Un proyectil pasa silbando junto a él. ¡Oh, Dios mío!, ¿es este mi fin? La bomba de obús cae a cinco metros de la compañía y salpica de lodo a todos..., pero no hay explosión. ¡Es una bomba defectuosa!
—¡Deben de haberla fabricado en Checoslovaquia! —grita alguien, y los hombres ríen, nerviosos, pero aliviados.
Cae otra bomba que no estalla. Y otra más. "¡Hecho en Checoslovaquia!", se oye gritar Ray.
Por supuesto, él no sabe si realmente es así. En las barracas se habla de que hay sabotaje en las fábricas de armamento de la Europa ocupada por los nazis, pero es solamente un rumor. Lo que importa es que Dios está escuchando su plegaria. Les ha ofrecido un rayito de esperanza al cual asirse, y Ray Leone levanta la cabeza para pasar la voz: "¡Hecho en Checoslovaquia!"
A cada bomba que no explota, alguien lanza el grito. Se imaginan a bandas secretas de trabajadores en algún lugar de una tierra desafiante, arriesgando la vida por salvar las de aliados desconocidos. "Hecho en Checoslovaquia" se convierte entonces en un himno; en la respuesta a una plegaria.
La golpeada Compañía B finalmente se repliega a la otra orilla del Rapido. Pasarán cuatro meses y habrá miles de bajas antes de que los Aliados tomen Monte Cassino; muchos de los que estuvieron ahí y sobrevivieron no quieren hablar de ello.
DE PIE, AFUERA de los quirófanos, Ray me confió por qué.
—Tuve cierto sentimiento de culpa por haber sobrevivido. Yo quedé con vida, mientras hombres mejores que yo murieron. A mí se me dio la oportunidad de criar una familia; a ellos, en cambio, se les negó.
Respiró profundamente y agregó:
—Pero ahora tengo un motivo para relatar ese episodio. Me entiendes, ¿verdad?

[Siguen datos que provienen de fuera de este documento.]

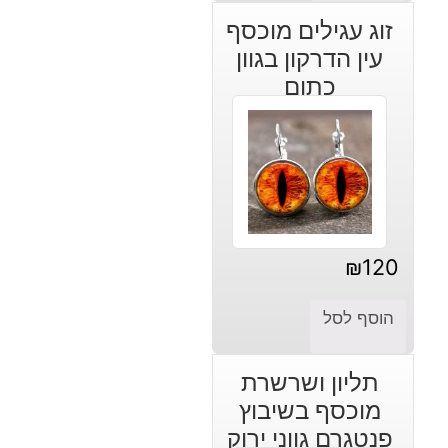
זוג עגילים מוכסף
עין הדרקון בגוון
כתום
₪
120
הוסף לסל
תליון ושרשרת
מוכסף בשיבוץ
פנטגרם גווני ירוק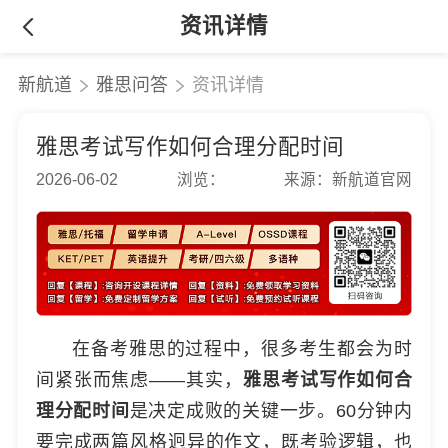
资讯详情
新航道
雅思问答
资讯详情
雅思考试写作如何合理分配时间
2026-06-02
浏览：
来源：新航道官网
在备考雅思的过程中，很多考生都会为时
间紧张而焦虑——其实，
雅思考试写作如何合
理分配时间
是决定成败的关键一步。60分钟内
要完成两篇风格迥异的作文，既考验逻辑，也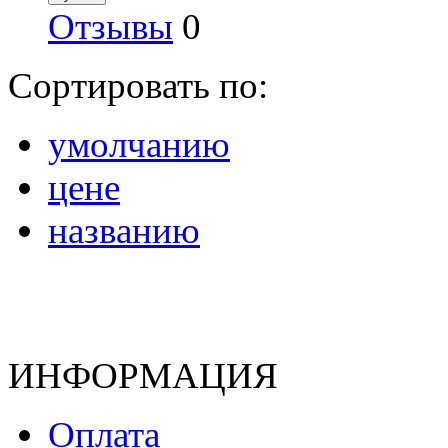
Отзывы
0
Сортировать по:
умолчанию
цене
названию
ИНФОРМАЦИЯ
Оплата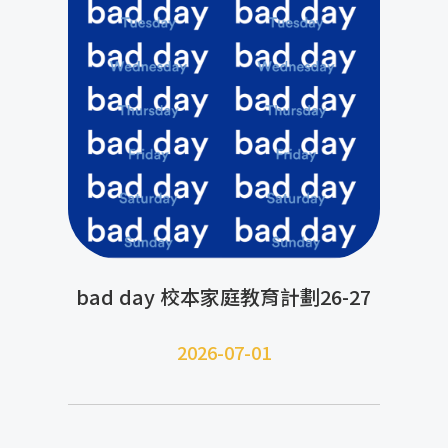
bad day 校本家庭教育計劃26-27
2026-07-01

Entendí perfectamente. Ciertas cosas que rigen nuestra vida no se apegan a las normas de la razón. No hay pruebas de que los checoslovacos o alguien más haya saboteado la metralla de la artillería alemana. Entonces, ¿qué cosa salvó a los sobrevivientes de la compañía B? Algunos lo llamarían suerte; los más sabios lo llaman fe.
Estaba yo jugueteando con la etiqueta blanca que me había guardado en el bolsillo, y estaba a punto de mostrársela a Ray, cuando oí mi nombre a través del altavoz del hospital. Por un instante pensé: Papá ha muerto. Luego, supe que no era así.

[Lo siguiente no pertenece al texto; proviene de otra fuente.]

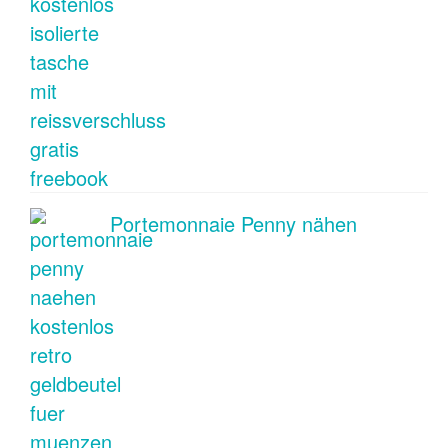
Portemonnaie Penny nähen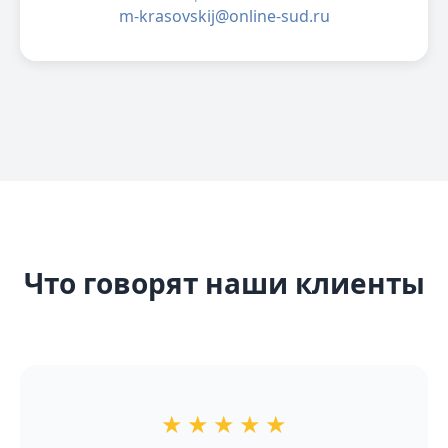
m-krasovskij@online-sud.ru
Что говорят наши клиенты
★
★
★
★
★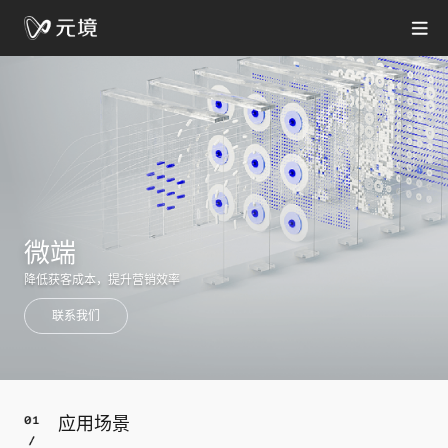
微端
降低获客成本，提升营销效率
联系我们
应用场景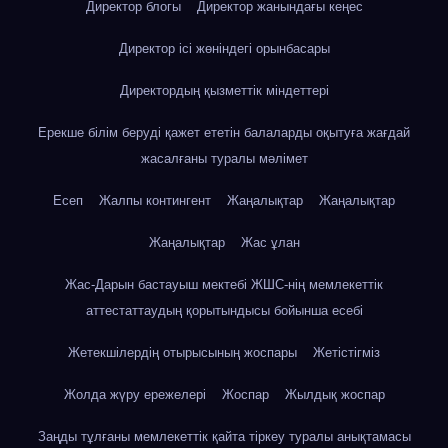
Директор блогы
Директор жанындағы кеңес
Директор ісі жөніндегі орынбасары
Директордың қызметтік міндеттері
Ерекше білім беруді қажет ететін балаларды оқытуға жағдай
жасалғаны туралы мәлімет
Есеп
Жалпы контингент
Жаңалықтар
Жаңалықтар
Жаңалықтар
Жас ұлан
Жас-Дарын бастауыш мектебі ЖШС-нің мемлекеттік
аттестаттаудың қорытындысы бойынша есебі
Жетекшілердің отырысының жоспары
Жетістігміз
Жолда жүру ережелері
Жоспар
Жылдық жоспар
Заңды тұлғаны мемлекеттік қайта тіркеу туралы анықтамасы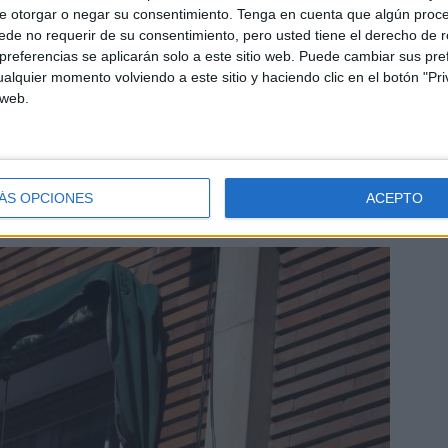
e otorgar o negar su consentimiento.
Tenga en cuenta que algún proc
ial
, que es todavía más bajo, ya que está fijado en dos
de no requerir de su consentimiento, pero usted tiene el derecho de r
rse, en cada caso, hasta el 30% de los ingresos de la
referencias se aplicarán solo a este sitio web. Puede cambiar sus pref
omo ejemplo de 60 metros tendría un coste de
120 euros
alquier momento volviendo a este sitio y haciendo clic en el botón "Pri
 web.
to de cesión de uso u otras formas de tenencia temporal
lizará anualmente en función de la variación porcentual
ÁS OPCIONES
ACEPTO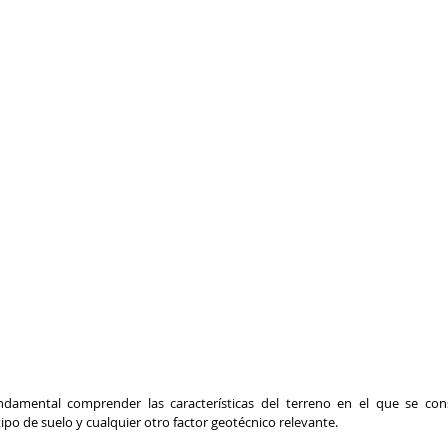
undamental comprender las características del terreno en el que se const
tipo de suelo y cualquier otro factor geotécnico relevante.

Cuando Ray y yo regresamos a la sala de espera, todos sonreían, y había lágrimas de alegría en el rostro de mi madre.
—Su padre ya está fuera de peligro —me comunicó el médico—. Por supuesto, los primeros días serán críticos, pero...
—Se va a recuperar —dije categóricamente—. Ya lo verán.
Cuando Ray sacó su rosario para rezar una oración de agradecimiento, le mostré la etiqueta blanca y le dije:
—Se te cayó de la bolsita del rosario. ¿La habías visto antes?
—No —repuso Ray mientras la miraba, y enseguida se nos llenaron los ojos de lágrimas. Impresas en la etiqueta aparecían estas tres palabras: "Hecho en Checoslovaquia".
El padre de Robert Calcagni tiene actualmente 81 años de edad.